In FX, the Bloomberg Dollar Spot Index eased as the greenback was little changed or weaker against its Group-of-10 peers. The Australian dollar led gains after the RBA raised the Cash Rate by 25bps to 3.35%, as expected, while it stated that the Board expects further increases in interest rates and is resolute in its determination to return inflation to the target. RBA said inflation is expected to decline this year due to both global factors and slower growth in domestic demand, as well as noted that the path to achieving a soft landing remains a narrow one. Furthermore, it stated there is uncertainty around the timing and extent of the expected slowdown in household spending and that another source of uncertainty is how the global economy responds to the large and rapid increase in interest rates around the world, while these uncertainties mean that there are a range of potential scenarios for the Australian economy.

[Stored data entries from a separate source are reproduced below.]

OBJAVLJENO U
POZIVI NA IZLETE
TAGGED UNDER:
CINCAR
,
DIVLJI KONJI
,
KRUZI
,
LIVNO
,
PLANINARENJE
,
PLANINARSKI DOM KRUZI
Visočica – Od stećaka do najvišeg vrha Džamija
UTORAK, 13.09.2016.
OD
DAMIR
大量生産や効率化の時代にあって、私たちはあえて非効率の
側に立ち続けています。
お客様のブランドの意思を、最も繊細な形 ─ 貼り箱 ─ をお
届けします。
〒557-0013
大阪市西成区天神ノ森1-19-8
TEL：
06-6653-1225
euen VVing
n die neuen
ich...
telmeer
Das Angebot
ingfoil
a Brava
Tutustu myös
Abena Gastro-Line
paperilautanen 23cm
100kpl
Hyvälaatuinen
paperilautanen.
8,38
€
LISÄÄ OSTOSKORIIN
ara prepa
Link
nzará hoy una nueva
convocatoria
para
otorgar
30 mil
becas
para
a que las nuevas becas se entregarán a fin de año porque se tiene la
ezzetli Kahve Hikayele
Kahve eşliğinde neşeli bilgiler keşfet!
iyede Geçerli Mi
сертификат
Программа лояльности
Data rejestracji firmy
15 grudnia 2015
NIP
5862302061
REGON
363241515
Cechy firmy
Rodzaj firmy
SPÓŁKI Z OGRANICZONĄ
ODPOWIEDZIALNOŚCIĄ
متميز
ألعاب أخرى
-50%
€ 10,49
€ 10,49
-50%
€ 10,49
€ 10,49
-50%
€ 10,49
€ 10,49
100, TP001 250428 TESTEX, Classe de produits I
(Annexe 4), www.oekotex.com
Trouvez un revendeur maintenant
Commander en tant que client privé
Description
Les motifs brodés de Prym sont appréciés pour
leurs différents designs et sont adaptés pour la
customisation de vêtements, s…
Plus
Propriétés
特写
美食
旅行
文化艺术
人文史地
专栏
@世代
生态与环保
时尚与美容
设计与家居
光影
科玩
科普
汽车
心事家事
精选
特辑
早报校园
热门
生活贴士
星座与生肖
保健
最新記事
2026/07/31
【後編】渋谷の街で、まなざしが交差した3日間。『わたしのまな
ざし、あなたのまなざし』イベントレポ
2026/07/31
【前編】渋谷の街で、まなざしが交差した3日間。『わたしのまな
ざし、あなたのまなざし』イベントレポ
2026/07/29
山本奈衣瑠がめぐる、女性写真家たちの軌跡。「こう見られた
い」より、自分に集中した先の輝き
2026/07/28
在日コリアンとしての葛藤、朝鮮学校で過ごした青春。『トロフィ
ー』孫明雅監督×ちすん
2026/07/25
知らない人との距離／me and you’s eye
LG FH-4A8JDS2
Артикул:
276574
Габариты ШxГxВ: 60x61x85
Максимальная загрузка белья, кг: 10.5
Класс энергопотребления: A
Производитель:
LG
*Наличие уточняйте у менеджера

Elsewhere, the Norwegian krone was the worst performer.

  • The euro fell as much as 0.3% to touch $1.0697, before paring losses. The currency is set for its fourth day of declines, the longest losing streak since November. Bunds and Italian bonds were little changed ahead of scheduled policymaker speeches. Germany’s industrial production fell 3.1% m/m (estimate -0.8%) in December versus revised +0.4% in November
  • The pound slid to a day-low of $1.1987 before paring. Gilts were steady after Monday’s sharp drop
  • The Australian dollar rebounded from a one-month low to rally by as much as 1% while sovereign yields jumped after the Reserve Bank raised its key rate by 25bps to 3.35% and signaled that more tightening is needed to crush stubbornly-high inflation
  • The yen also bounced from a one-month low after Japanese workers’ nominal wages in December rose at the fastest pace since 1997, an acceleration in gains that may fuel speculation the central bank will consider shifting policy after Governor Haruhiko Kuroda steps down in April

In rates, treasuries clawed back some of Monday’s heavy declines with two-year yields eased as much as 5bps ahead of comments from Powell. At 730am ET, Treasuries were mixed with the curve steeper as front-end unwinds portion of Monday’s selloff. Long-end is steady, leaving 2s10s, 5s30s spreads both steeper by 3bp-4bp on the day. Bunds lag over early London session amid debt sales. Focal points of US session include 3-year note auction at 1pm New York time, an hour after Fed Chair Powell is slated to make unscripted comments at an event. US yields little changed across long-end of the curve while front-end trades richer by ~3bp on the day; US 10-year yields around 3.64%, richer by ~1bp vs Monday’s close with bunds and gilts lagging by 4bp and 6bp in the sector. Treasury auction cycle begins with $40b 3-year note sale; $35b 10-year and $21b 30-year new issue auctions are ahead Wednesday and Thursday. WI 3-year yield at 4.09% is around 11bp cheaper than January’s, which stopped 2.3bp through the WI level.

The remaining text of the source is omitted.